** TASK DETAILS **
Filter the records below, keeping only lines with the string "cooperación".

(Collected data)
-=-=-

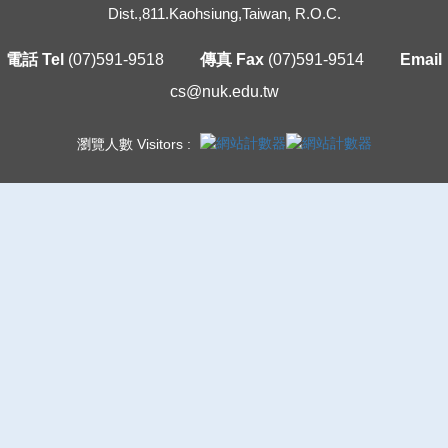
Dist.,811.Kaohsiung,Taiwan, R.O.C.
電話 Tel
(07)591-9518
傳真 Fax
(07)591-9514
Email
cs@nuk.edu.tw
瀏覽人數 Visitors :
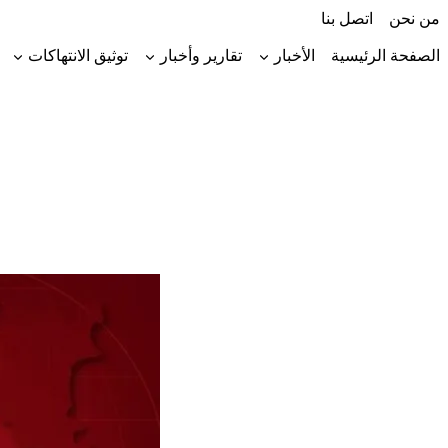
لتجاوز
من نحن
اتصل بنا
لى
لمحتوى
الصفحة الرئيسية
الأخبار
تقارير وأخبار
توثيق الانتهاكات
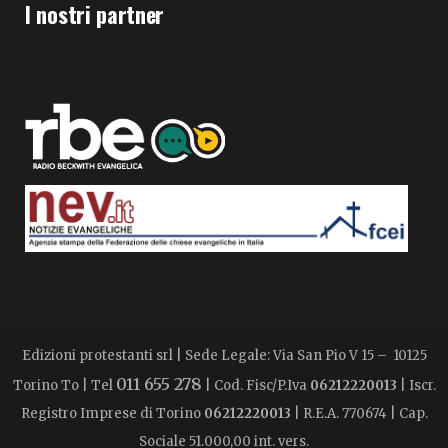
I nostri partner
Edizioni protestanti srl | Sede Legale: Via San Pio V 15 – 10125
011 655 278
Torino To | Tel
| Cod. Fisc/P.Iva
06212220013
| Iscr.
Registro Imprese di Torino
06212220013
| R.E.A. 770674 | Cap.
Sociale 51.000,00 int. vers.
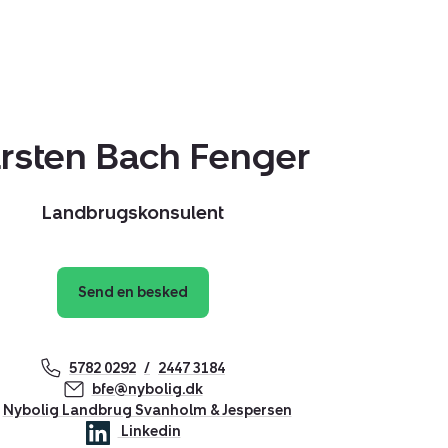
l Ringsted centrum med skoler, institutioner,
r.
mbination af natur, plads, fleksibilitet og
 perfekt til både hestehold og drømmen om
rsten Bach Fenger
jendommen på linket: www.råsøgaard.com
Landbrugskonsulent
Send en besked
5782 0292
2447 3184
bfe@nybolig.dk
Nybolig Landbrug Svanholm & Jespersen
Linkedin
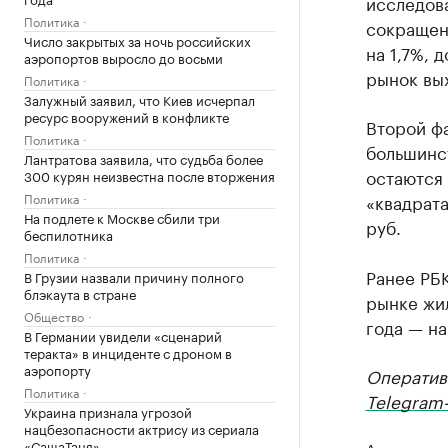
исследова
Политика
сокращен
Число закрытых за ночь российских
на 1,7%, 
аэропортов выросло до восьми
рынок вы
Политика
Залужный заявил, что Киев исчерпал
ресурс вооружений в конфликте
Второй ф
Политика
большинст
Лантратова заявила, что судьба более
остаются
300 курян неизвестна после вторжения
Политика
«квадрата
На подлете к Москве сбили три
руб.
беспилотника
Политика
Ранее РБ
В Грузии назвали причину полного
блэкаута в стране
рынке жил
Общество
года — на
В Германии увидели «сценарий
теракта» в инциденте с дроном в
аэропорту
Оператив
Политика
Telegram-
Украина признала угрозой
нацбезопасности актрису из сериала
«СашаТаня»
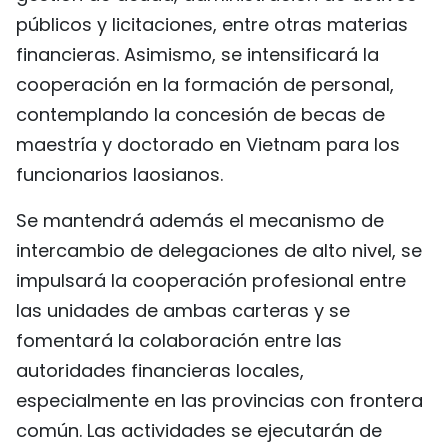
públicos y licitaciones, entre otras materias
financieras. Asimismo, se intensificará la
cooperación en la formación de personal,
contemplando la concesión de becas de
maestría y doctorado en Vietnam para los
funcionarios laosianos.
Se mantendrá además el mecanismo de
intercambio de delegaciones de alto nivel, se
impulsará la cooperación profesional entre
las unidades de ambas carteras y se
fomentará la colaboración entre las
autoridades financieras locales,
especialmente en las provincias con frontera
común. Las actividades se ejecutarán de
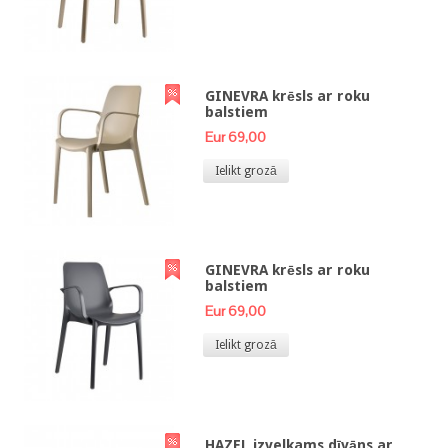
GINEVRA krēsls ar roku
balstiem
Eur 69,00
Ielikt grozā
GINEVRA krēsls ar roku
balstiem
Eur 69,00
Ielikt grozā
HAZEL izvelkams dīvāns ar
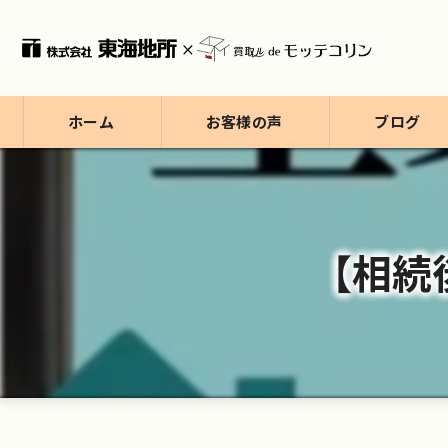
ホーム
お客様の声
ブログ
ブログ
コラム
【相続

-=-=-

** ANSWER FOR THIS EXERCISE **
cooperación en la formación de personal,
impulsará la cooperación profesional entre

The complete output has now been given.